“Есть ограниченные умы и узкие народные ненависти, которых убедить я не берусь, – писал Герцен в 1859 году, – они ненавидят, не рассуждая. Возьмите, чтобы не говорить о своих (Герцен пишет поляку), статьи немецких демократов, кичащихся своим космополитизмом, и вглядитесь в их злую ненависть ко всему русскому, ко всему славянскому... Если б эта ненависть была сопряжена с каким-нибудь желанием, чтобы Россия, Польша были свободны, порвали бы свои цепи, я бы понял это. Совсем не то. Так, как средневековые люди, ненавидя евреев, не хотели вовсе их совершенствования, так всякий успех наш в гражданственности только удваивает ненависть этих ограниченных, заклепанных умов”.

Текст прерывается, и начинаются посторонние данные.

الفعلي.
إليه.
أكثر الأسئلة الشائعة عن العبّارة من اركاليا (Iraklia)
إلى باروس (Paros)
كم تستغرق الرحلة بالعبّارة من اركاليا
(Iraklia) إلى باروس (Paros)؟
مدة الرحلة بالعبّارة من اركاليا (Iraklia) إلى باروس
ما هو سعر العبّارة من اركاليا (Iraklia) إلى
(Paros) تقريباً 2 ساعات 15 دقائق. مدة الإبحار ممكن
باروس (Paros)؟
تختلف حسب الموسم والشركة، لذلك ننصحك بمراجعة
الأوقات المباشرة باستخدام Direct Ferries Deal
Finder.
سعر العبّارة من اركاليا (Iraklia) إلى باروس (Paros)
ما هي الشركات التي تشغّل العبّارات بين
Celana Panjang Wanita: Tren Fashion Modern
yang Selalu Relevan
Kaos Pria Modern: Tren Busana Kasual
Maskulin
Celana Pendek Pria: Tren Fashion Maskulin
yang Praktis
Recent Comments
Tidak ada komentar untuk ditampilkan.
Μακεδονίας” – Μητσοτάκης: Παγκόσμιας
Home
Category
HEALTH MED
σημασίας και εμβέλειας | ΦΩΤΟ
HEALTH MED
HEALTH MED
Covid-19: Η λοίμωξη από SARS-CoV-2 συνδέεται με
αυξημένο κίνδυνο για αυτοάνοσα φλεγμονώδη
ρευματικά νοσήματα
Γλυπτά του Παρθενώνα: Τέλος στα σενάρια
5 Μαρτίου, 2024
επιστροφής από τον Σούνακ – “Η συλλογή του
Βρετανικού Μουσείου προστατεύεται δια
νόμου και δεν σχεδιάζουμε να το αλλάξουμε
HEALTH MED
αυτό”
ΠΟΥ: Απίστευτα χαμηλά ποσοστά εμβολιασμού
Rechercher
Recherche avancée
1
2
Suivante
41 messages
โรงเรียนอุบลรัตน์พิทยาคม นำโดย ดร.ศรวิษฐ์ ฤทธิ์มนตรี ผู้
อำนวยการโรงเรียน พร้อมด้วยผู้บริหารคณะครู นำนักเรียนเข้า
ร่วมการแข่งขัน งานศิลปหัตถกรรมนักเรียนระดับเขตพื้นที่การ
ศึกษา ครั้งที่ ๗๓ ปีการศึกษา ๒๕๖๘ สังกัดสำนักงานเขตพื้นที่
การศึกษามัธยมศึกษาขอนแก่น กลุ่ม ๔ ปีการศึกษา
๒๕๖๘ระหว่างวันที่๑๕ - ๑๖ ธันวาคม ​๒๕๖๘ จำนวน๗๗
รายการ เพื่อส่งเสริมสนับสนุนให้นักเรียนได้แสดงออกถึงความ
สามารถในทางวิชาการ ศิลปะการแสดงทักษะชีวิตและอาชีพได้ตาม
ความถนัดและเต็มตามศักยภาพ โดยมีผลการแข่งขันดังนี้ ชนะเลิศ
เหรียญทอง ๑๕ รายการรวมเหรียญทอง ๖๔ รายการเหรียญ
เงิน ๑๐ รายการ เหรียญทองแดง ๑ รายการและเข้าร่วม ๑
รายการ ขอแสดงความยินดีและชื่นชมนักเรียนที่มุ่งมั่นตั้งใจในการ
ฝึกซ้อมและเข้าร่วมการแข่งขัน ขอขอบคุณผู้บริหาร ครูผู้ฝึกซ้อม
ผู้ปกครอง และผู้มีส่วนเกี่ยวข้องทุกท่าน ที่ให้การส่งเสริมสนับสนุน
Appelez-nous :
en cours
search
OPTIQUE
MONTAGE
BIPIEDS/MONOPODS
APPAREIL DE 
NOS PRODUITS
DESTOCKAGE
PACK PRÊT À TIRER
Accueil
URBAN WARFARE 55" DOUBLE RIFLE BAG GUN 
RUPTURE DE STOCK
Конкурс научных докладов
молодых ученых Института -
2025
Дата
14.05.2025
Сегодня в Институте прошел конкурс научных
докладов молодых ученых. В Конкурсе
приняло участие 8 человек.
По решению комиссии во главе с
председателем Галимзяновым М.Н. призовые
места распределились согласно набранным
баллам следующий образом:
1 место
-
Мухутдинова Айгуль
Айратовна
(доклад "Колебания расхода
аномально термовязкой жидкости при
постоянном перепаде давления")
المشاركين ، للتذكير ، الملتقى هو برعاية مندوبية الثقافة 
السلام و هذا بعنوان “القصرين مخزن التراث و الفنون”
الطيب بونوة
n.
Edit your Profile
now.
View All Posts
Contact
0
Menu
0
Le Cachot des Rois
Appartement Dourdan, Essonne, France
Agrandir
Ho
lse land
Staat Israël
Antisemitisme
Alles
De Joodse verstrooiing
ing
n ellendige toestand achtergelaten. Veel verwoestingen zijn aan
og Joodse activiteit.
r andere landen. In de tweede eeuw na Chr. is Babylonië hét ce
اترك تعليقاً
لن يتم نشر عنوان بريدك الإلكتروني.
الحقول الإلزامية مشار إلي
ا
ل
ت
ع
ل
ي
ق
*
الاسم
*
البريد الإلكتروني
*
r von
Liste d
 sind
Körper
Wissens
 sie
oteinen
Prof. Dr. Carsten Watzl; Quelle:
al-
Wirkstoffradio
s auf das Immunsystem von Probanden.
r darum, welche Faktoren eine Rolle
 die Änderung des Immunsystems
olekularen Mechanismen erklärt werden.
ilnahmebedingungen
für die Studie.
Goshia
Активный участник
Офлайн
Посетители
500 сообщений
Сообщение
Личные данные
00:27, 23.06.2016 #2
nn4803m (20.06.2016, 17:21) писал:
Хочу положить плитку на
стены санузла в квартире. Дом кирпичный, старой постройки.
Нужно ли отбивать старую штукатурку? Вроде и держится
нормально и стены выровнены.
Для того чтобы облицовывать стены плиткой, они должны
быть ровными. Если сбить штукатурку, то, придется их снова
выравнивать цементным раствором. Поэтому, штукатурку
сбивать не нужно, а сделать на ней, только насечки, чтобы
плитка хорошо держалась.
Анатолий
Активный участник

Но все-таки, была одна славянская страна, не только не ввергнутая марксистами в Тартар, вместе с “неисторическими” народами, но вознесенная в революционное лоно Авраамово. Это Польша. Постоянно подчеркивалось: Польша – это не то, что прочие славяне, это гордый лебедь революции среди гадких утят славянства. Маркс и Энгельс в 1848 году были самыми горячими ее поклонниками. Либерально-революционная ее репутация сложилась еще до них: особенно утвердилась она после 1831 года. Причина, по которой Европа так возлюбила Польшу, лучше всего видна из манифеста польского “Демократического общества” 1836 года:
“Польша в прошлом всегда защищала Запад от варварских вторжений татар, турок и москалей. Польша погибла потому, что когда на Западе освободительная человеческая мысль объявила войну старому порядку, на защиту которого ополчился русский деспотизм, Польша, исполняя свою историческую миссию, вступила в борьбу с этой силой, но была побеждена. Спасение Европы было отложено. Отсюда вытекал тот вывод, что дело спасения Польши есть дело спасения не одной только Польши, но всего человечества”.

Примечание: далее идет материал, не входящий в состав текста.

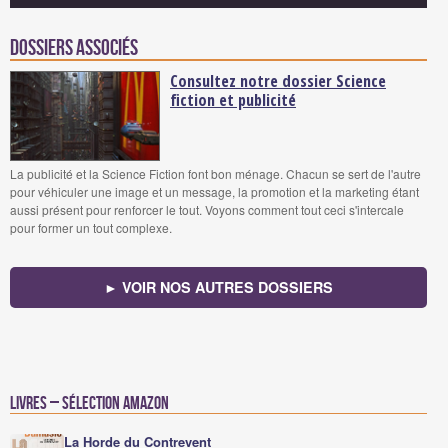
Dossiers associés
Consultez notre dossier Science
fiction et publicité
La publicité et la Science Fiction font bon ménage. Chacun se sert de l'autre
pour véhiculer une image et un message, la promotion et la marketing étant
aussi présent pour renforcer le tout. Voyons comment tout ceci s'intercale
pour former un tout complexe.
► VOIR NOS AUTRES DOSSIERS
Livres – Sélection Amazon
La Horde du Contrevent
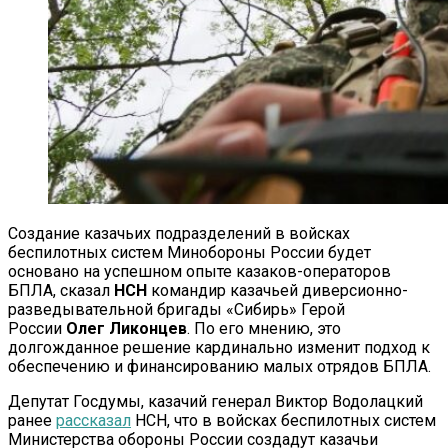
Создание казачьих подразделений в войсках
беспилотных систем Минобороны России будет
основано на успешном опыте казаков-операторов
БПЛА, сказал
НСН
командир казачьей диверсионно-
разведывательной бригады «Сибирь» Герой
России
Олег Ликонцев
. По его мнению, это
долгожданное решение кардинально изменит подход к
обеспечению и финансированию малых отрядов БПЛА.
Депутат Госдумы, казачий генерал Виктор Водолацкий
ранее
рассказал
НСН, что в войсках беспилотных систем
Министерства обороны России создадут казачьи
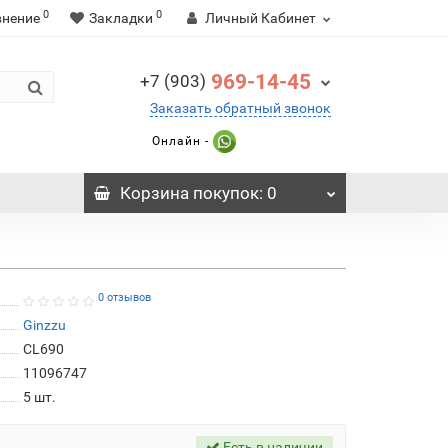
0
0
внение
Закладки
Личный Кабинет
969-14-45
+7 (903)
Заказать обратный звонок
Онлайн -
Корзина
покупок
: 0
0 отзывов
Ginzzu
CL690
11096747
5
шт.
Есть в наличии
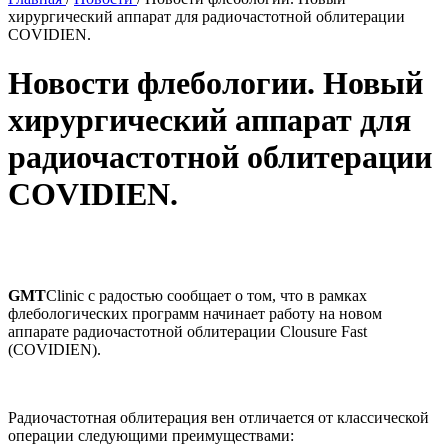
хирургический аппарат для радиочастотной облитерации
COVIDIEN.
Новости флебологии. Новый
хирургический аппарат для
радиочастотной облитерации
COVIDIEN.
GMT
Clinic с радостью сообщает о том, что в рамках
флебологических программ начинает работу на новом
аппарате радиочастотной облитерации Clousure Fast
(COVIDIEN).
Радиочастотная облитерация вен отличается от классической
операции следующими преимуществами:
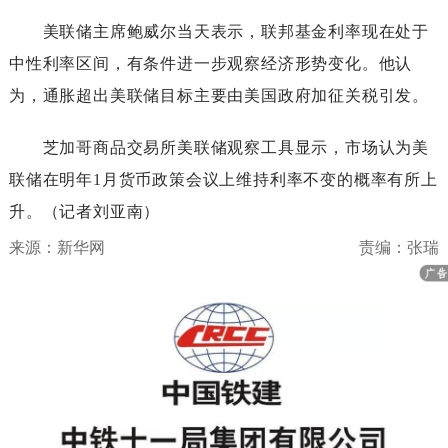
美联储主席鲍威尔当天表示，联邦基金利率现在处于
中性利率区间，有条件进一步观察经济形势变化。他认
为，通胀超出美联储目标主要由美国政府加征关税引发。
芝加哥商品交易所美联储观察工具显示，市场认为美
联储在明年1月货币政策会议上维持利率不变的概率有所上
升。（记者刘亚南）
来源：新华网
责编：张瑞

Из этой декларации видно, что сами поляки “историческую миссию” свою усматривали в сторожевой роли на Востоке. Турецко-татарская опасность миновала, значит, спасать Европу приходилось от москалей. За эту роль извечного врага России Европа и ценила Польшу. Больше всех ценили авторы “Коммунистического Манифеста”. Энгельс, в неоднократно цитированной статье в “Новой Рейнской газете”, писал в 1849 году, что «ненависть к русским была поныне и останется у немцев их первою революционною страстью». Поляки были им милы, прежде всего, как враги России, а вовсе не за то, что они слыли прирожденными революционерами. Обывательская и политическая Европа, разбиравшаяся в польском вопросе столько же, сколько в русском, – понятия не имела о шляхетском характере польских восстаний, целью которых было национальное освобождение, и только. Руководители этих восстаний готовы были приветствовать революцию в любой стране, за исключением своей собственной. Подвиги их на парижских баррикадах и в армии Гарибальди были выслуживанием перед революцией с целью воспользоваться ее милостью для восстановления Польши. Только немногие, вроде Прудона, порицавшего Герцена за альянс с поляками, понимали это. Но понимали ли Маркс и Энгельс? Знали ли, что Польшу можно любить и ценить за что угодно, только не за революционность? Безусловно, знали.